Small Nucleic Acid Drug Developer
At the invitation of the organizers, Professor Liang Zicai, Founder, Chairman and CEO of Suzhou Ribo Life Science, delivered a presentation titled “Advancing Small Nucleic Acid Drugs to Clinical Trial Stage in China” at the “2020 Shenzhen International Biopharmaceutical Industry Innovation and Development Conference.” This article is compiled based on the content of the presentation and has been confirmed by the speaker.
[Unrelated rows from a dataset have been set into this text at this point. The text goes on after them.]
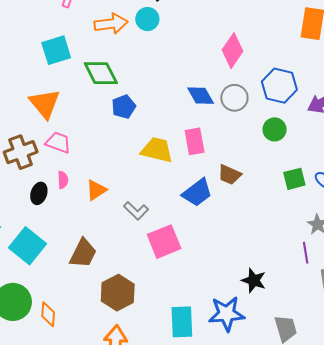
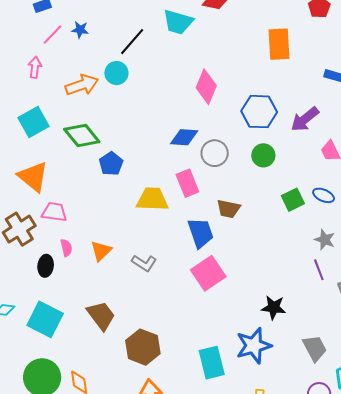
blue diamond: (201, 96) -> (184, 137), turned -44
gray circle: (234, 98) -> (215, 153), moved
blue trapezoid: (197, 193) -> (201, 233), turned -60
pink square: (164, 242) -> (208, 273), moved
brown trapezoid: (83, 253) -> (101, 316), turned -52

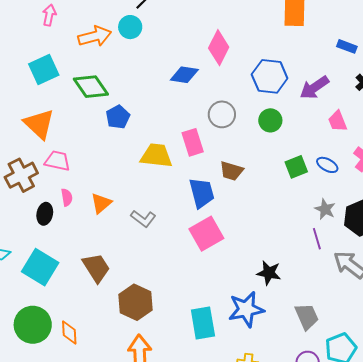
blue diamond: (184, 137) -> (184, 75), moved

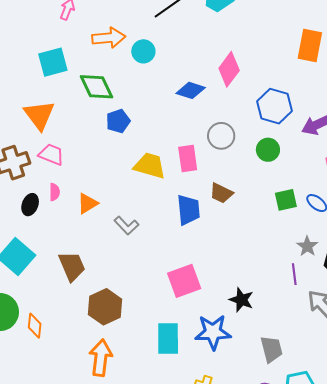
cyan circle: (130, 27) -> (143, 51), moved
pink square: (206, 234) -> (184, 281), moved

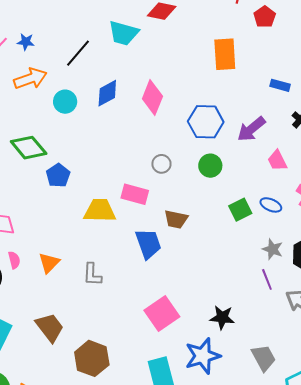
orange arrow: (109, 38) -> (30, 79), moved
blue diamond: (191, 90) -> (107, 93), moved, turned -32
gray circle: (221, 136) -> (161, 164), size x0.7
pink rectangle: (188, 159) -> (135, 194), turned -52
gray L-shape: (126, 226) -> (92, 274), turned 60

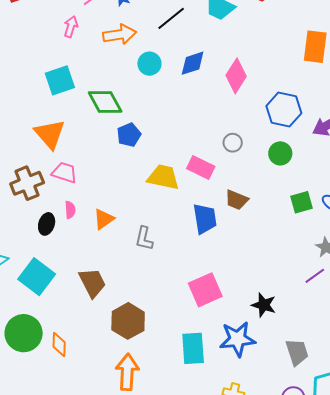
purple line: (267, 279) -> (315, 276), turned 65

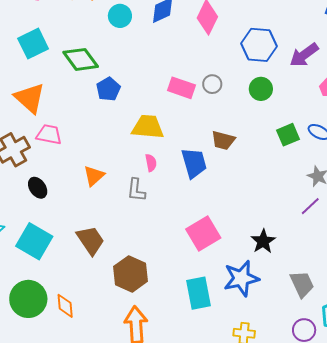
pink rectangle: (201, 168) -> (181, 88), moved
pink semicircle: (70, 210) -> (151, 163), moved
black ellipse: (47, 224) -> (38, 188), turned -45
black star: (264, 305) -> (263, 241), turned 30

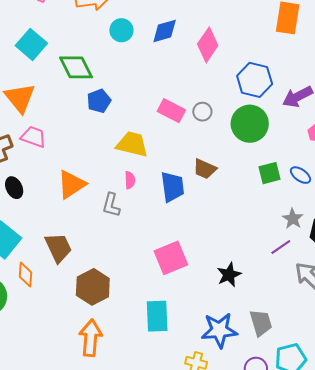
cyan square: (33, 44) -> (31, 44), turned -32
green circle: (261, 89) -> (250, 124), size x1.6
orange triangle: (94, 176) -> (71, 184), size x1.4
blue star: (241, 278) -> (219, 330), moved
orange diamond: (65, 306) -> (26, 275), moved

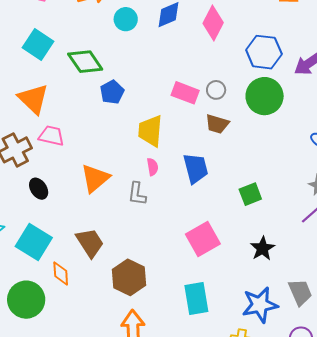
yellow trapezoid: (132, 144) -> (150, 131), turned -92
brown trapezoid: (205, 169) -> (217, 124), moved
green square: (270, 173) -> (250, 194), moved

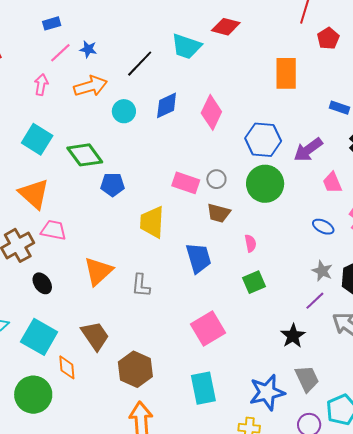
blue pentagon: (112, 92) -> (113, 185), turned 30
pink semicircle: (153, 167) -> (250, 243), moved
black star: (263, 248) -> (293, 336), moved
Professor Liang Zicai Delivers a Presentation Onsite
01
Oligonucleotide Therapeutics Face a Major Strategic Window of Opportunity
Two recent news stories have been groundbreaking, sparking industry interest in small nucleic acid drugs.
News item one: Novartis injects nearly $10 billion to acquire The Medicines Company. News item two: BlackRock Group makes a $2 billion major investment in Alnylam.
Both news items are related to Inclisiran, a small interfering RNA (siRNA) drug used for lipid-lowering therapy. The interval between the first and second doses is three months, followed by dosing intervals of up to six months for subsequent administrations. This ultra-long-acting medication holds potentially disruptive significance in the field of lipid management and even in the broader realm of chronic disease treatment.
Oligonucleotide drugs mainly fall into two categories: siRNA and antisense oligonucleotides. Both small molecules and antibodies act at the protein level. In contrast, the mechanisms of action of these two classes of oligonucleotide drugs differ from those of small molecules and antibodies; they do not target proteins but instead act at the level of mRNA, the assembly line for protein synthesis.
Since the founding of Ionis, the antisense oligonucleotide R&D company, in 1987, small nucleic acid drugs have undergone a 30-year long march. Over these three decades, small nucleic acid therapeutics have experienced numerous life-and-death challenges, emerging from the ashes to achieve their current promising outlook. To date, seven antisense oligonucleotide drugs and three siRNA drugs have been approved.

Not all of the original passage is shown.